IN THE MATTER OF THE ESTATE OF CARL LEICESTER BAXTER, Deceased: MARY ETTA CLARK and HAROLD SHUCK, Appellants, versus JIMMY CARL BAXTER and CHARLENE SUE HOLDEN, Appellees.

COURT OF APPEALS OF OKLAHOMA, DIVISION THREE 

1992 OK CIV APP 15; 827 P.2d 184

February 25, 1992, Filed 

APPEAL FROM THE DISTRICT COURT OF TULSA COUNTY, OKLAHOMA.:
AFFIRMED 

COUNSEL:
Richard Beeby, Bert M. Grigg, Tulsa, Oklahoma, For Appellants.

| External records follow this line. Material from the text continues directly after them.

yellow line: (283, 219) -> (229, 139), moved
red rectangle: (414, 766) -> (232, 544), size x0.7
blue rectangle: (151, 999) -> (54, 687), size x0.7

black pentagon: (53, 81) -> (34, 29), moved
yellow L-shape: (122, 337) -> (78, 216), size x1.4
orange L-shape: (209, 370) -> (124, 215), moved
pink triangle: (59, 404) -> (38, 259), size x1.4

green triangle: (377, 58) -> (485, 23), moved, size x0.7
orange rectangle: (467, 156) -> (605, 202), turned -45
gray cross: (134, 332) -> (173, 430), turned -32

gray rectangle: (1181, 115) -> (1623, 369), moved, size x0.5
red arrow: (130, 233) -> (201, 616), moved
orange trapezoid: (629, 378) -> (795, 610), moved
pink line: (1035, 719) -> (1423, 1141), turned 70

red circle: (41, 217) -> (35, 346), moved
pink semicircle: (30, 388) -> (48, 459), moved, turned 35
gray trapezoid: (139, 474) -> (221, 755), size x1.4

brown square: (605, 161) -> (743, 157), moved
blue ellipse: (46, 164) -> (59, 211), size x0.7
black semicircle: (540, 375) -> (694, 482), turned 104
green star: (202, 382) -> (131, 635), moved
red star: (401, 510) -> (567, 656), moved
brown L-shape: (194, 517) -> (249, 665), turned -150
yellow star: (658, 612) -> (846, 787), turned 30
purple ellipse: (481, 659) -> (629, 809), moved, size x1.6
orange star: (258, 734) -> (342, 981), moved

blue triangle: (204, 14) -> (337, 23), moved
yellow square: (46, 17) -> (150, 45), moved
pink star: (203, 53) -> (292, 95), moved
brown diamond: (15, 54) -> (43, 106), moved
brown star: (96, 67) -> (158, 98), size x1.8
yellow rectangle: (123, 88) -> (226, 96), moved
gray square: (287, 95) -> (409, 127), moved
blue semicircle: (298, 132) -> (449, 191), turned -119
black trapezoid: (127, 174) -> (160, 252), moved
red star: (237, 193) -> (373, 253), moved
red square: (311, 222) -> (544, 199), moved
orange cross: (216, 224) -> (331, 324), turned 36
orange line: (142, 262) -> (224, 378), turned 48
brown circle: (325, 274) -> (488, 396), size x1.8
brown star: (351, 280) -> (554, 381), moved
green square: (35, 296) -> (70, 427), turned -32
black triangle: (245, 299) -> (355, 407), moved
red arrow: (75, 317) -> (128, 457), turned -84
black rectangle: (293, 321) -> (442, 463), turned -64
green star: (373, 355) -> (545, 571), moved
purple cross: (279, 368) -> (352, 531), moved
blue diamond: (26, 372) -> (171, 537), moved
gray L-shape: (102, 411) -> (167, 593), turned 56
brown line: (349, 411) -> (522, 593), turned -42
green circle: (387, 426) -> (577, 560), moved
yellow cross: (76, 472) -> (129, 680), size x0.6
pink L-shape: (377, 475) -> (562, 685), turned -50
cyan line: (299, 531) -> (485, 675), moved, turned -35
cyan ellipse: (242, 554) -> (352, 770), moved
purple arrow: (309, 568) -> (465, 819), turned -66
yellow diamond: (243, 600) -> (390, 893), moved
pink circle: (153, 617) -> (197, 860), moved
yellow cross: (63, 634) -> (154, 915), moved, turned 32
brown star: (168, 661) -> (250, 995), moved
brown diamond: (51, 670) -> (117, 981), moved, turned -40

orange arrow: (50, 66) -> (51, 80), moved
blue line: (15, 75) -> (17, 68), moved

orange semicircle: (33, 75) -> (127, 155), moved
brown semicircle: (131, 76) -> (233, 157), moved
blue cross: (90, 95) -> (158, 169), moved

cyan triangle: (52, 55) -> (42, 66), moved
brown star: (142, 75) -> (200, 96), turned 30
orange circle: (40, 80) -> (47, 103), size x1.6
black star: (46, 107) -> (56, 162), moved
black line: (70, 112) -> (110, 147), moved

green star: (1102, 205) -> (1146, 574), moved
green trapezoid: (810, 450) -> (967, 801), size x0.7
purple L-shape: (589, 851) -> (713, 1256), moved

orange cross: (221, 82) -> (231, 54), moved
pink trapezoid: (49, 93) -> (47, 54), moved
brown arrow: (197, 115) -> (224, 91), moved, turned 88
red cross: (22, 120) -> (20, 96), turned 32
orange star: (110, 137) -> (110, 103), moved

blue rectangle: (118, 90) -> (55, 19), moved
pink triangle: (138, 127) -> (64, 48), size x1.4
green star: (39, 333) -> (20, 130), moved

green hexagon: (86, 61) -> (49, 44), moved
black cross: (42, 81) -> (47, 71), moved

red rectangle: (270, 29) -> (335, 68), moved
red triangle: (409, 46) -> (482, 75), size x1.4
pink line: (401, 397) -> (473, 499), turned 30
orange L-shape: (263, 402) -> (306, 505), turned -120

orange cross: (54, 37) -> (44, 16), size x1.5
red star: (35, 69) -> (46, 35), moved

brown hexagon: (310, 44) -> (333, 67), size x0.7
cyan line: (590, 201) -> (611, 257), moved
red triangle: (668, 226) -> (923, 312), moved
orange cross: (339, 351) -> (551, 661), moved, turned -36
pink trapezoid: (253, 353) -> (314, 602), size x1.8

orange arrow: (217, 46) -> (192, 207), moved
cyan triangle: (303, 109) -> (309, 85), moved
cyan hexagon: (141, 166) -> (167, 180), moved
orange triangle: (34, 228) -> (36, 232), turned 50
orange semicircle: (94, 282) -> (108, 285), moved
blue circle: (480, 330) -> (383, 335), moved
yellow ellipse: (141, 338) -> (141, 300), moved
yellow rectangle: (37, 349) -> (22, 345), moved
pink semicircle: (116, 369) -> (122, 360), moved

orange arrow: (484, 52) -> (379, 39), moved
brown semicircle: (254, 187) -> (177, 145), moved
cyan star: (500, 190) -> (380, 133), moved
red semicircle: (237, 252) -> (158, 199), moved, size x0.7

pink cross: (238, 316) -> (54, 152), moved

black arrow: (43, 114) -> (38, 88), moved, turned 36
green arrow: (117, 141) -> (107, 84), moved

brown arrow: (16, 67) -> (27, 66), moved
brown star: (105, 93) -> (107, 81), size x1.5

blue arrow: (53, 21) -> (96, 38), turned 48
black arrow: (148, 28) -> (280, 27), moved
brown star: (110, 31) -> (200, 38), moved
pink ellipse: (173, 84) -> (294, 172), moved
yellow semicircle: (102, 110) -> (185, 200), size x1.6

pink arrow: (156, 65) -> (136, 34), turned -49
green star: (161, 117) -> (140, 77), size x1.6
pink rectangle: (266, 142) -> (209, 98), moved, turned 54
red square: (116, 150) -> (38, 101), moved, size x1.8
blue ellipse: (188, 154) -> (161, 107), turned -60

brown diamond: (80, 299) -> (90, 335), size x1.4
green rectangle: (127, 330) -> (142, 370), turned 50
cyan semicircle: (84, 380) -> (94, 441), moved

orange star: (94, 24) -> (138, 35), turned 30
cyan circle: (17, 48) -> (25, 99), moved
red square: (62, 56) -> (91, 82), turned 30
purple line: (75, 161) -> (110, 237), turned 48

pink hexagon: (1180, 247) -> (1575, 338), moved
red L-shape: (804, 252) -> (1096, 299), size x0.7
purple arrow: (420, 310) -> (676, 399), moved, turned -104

Gregory Allen Gray, Tulsa, Oklahoma, For Appellees. 

JUDGES:
Hunter, JONES, HANSEN 

HUNTER, J. 
Carl Leicester Baxter (Testator) married Marybelle Baxter in 1954, and adopted her two children, the Appellees, in June, 1955. Testator and Marybelle later divorced. By the terms of the divorce decree, Testator relinquished all rights to the children and Marybelle was ordered to "adopt" them. Accordingly, Marybelle "adopted" Appellees in 1957, with their written consent.
Testator later married Ann Louise Baxter, who had a son by a previous marriage, Michael Charles Davis. In 1960, Testator executed his Last Will and Testament. Under the terms of the will, Testator bequeathed his entire estate to Ann, and in the event he and Ann both died in a common disaster, his estate was to pass to Michael. Testator expressly declared his intention to exclude any and all of his children, whether natural or adopted, and stated that should any child attempt to inherit under the will, that child should receive $ 1.00. The will nominated no executor and contained no residuary clause.
Ann died in 1982 and Testator died in 1988. Michael filed a petition to admit the will to probate, requesting that he be appointed as personal representative of the estate and that a determination of heirs be made. Testator's heirs at law were later determined to be Appellees, Michael, a half-sister - Mary Etta Clark (Appellant), and a half-brother, Harold Shuck (Appellant).
Both Appellants and Appellees objected to the appointment of Michael as personal representative of the estate. The will was admitted to probate in 1988, at which time the trial court found Michael was the sole heir under the terms of the will and appointed him personal representative of the estate. Both parties appealed and the appeals were consolidated. In Matter of Estate of Baxter, 798 P.2d 644 (Okl. App. 1990), Division One of the Court of Appeals specifically determined that: (1) Testator's bequest to Michael, conditioned upon Testator and Ann dying in a common disaster, failed upon Ann's death in 1982, (2) the trial court correctly determined that Testator evinced an unambiguous intent to disinherit his children, natural or adopted, and (3) the will stands as a validly executed instrument although all bequests under the terms of the will lapsed, because the instrument evinced Testator's intent to disinherit his natural or adopted children and to dispose of his property. However, because all bequests of the will failed, the Court of Appeals determined that the estate must pass by the laws of intestate succession, and reversed and remanded the matter for further proceedings.